I asked the author (rajesh.shah@intel.com) who made this change and it came out that this has been added accidently: FWD: ________________________________________________ Looking at this closely now, checking for the result does appear to be wrong. Binding a driver for a device should be optional, and should not fail adding the device to the acpi list. I suspect a previous iteration through this code failed to find a driver match, returned failure to the caller and caused bad things to happen. So, your patch looks good to me. cc'ing Bob for his expert opinion. ________________________________________________ Olaf can you add the patch to 10.0 and if it makes sense in 10.1 Alpha.

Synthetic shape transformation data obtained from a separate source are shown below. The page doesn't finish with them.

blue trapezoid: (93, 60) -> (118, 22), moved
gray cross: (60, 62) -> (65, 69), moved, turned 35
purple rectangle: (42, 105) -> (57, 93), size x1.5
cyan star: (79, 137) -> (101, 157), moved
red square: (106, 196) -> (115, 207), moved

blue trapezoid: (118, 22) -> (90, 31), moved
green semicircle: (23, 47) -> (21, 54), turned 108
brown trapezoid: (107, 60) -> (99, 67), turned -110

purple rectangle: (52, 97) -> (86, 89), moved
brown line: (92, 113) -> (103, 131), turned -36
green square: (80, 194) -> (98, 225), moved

*** Bug 98280 has been marked as a duplicate of this bug. ***
Done. It's still scary that this mistake can mess up that list. There are other conditions where we bail out of that function without adding the device entry - will this have similar devastating effects?
No idea, if something similar pops up, I know at least where to search now ...

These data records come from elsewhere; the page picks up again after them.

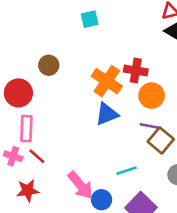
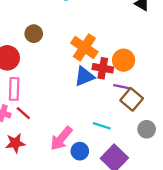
red cross: (136, 71) -> (103, 68), moved
cyan line: (127, 171) -> (102, 126), turned 36
pink arrow: (80, 185) -> (61, 138), turned 80

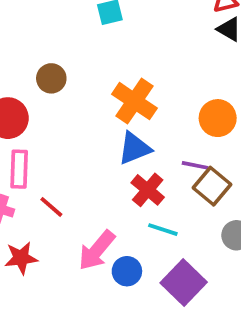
orange circle: (124, 60) -> (218, 118), moved
red cross: (103, 68) -> (148, 190), moved, turned 30
red line: (23, 113) -> (51, 207), moved

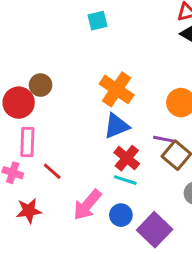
brown circle: (51, 78) -> (41, 85), moved
cyan line: (163, 230) -> (125, 180), moved
blue circle: (127, 271) -> (121, 215), moved

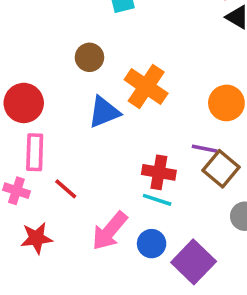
brown circle: (41, 85) -> (89, 57), moved
blue triangle: (117, 126) -> (104, 112), moved
red cross: (127, 158) -> (159, 172), turned -30

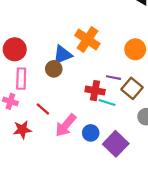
brown circle: (89, 57) -> (54, 69), moved
purple line: (205, 149) -> (113, 78), moved
red line: (66, 189) -> (43, 109), moved
cyan line: (157, 200) -> (107, 103), moved

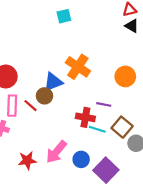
brown square: (132, 88) -> (122, 127), moved
red line: (43, 109) -> (30, 106), moved
red star: (22, 130) -> (27, 160), moved

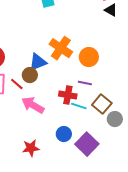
orange circle: (125, 76) -> (89, 57), moved
pink arrow: (56, 152) -> (33, 105), moved, turned 80
red star: (27, 160) -> (31, 148), moved

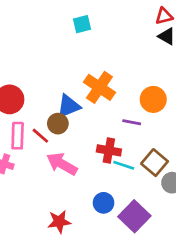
orange circle: (89, 57) -> (153, 99), moved
purple line: (85, 83) -> (132, 122), moved

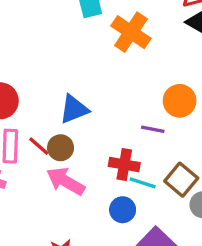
orange cross: (99, 87) -> (131, 32), moved
brown circle: (58, 124) -> (61, 148), moved
blue circle: (104, 203) -> (123, 210), moved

The patch helps an Asus K8N-DL to boot too. Previously it would also hang with an endless loop in the device list. It still doesn't boot unfortunately without pci=noacpi, but that's probably a different problem and it's better to have basic ACPI enabled.
*** Bug 117452 has been marked as a duplicate of this bug. ***
Thomas, are you sure about this duplicate? These are totally differen symptoms: one machine crashes at boot immediately, the other hangs much later during package installation...

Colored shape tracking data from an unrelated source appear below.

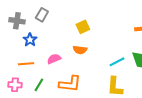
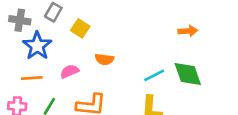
yellow square: (83, 27) -> (80, 28), moved, turned -32
blue star: (30, 40) -> (37, 46), size x1.5

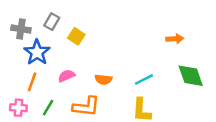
orange semicircle: (104, 59) -> (103, 79), moved
green diamond: (188, 74) -> (191, 76), moved
orange line: (32, 78) -> (32, 82), turned -66

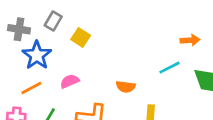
orange semicircle: (103, 79) -> (126, 87), moved
cyan line: (144, 79) -> (169, 68), moved
orange line: (32, 82) -> (31, 88), turned 42

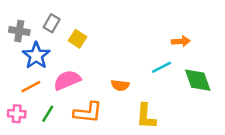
pink semicircle: (70, 81) -> (67, 80), size x1.5

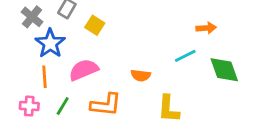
gray cross: (19, 31) -> (32, 17), turned 30
orange line: (31, 87) -> (45, 77), turned -66

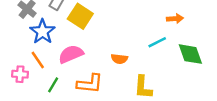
yellow square: (95, 25) -> (80, 16), size x1.5
orange line: (45, 77) -> (38, 60), turned -30
pink cross: (29, 106) -> (20, 74), moved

After installation the system crashs on bootup with several stack traces, but I can't scroll up to see more. I see only a stack trace of ata_piix. -> You are right it is strange that he could boot the system for installation. Could it be that some device's resources were not requested during installation (firewire, ..., whatever) that haven't been touched during installation, but get requested after installation reboot? Then it would make sense. Still it is strange that the ooopses happen in the disk driver?!? -> I installed 10_0 CVS branch kernel and it booted fine without adding acpi=oldboot. Matthias: Please reopen if you still see problems with the kernel I installed or the next YOU update kernel ...
Thomas, I saw it first today. You have installed the 10_0 CVS branch kernel default kernel but I need the smp kernel (HT CPU). The problem still exists in the -smp kernel. I installed the kernel-smp from dist.
this is not in the current 10.0 update (matthias confirmed it)
Sorry for the confusion. The "HP nx8220 no longer installingas in 9.3" fix is in the update kernel. It seems as if comment #23 is valid and Matthias' problem is not a duplicate? I will close this one again and reopen the initial report from Matthias.